> _Data for the task_
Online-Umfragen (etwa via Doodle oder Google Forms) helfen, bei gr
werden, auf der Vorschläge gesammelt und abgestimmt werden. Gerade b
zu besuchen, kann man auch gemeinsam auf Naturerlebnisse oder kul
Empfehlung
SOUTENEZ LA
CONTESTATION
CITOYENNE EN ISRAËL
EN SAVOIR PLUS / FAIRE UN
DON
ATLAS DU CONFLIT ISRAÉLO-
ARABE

...

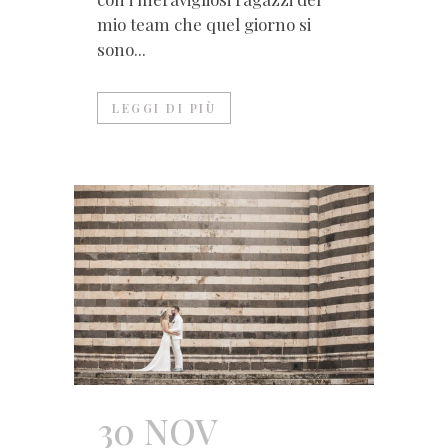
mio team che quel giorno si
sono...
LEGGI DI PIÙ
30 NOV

==

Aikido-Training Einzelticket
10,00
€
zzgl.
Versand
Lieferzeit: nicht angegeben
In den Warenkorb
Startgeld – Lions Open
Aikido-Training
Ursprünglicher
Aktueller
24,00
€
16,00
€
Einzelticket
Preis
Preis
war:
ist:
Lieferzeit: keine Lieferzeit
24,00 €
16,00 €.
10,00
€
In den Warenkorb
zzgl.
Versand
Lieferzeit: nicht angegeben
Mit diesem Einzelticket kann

> _Problem statement_
Could you tally the lines in the data that contain the string "kann" and answer with the number alone?

> _Problem solution_
2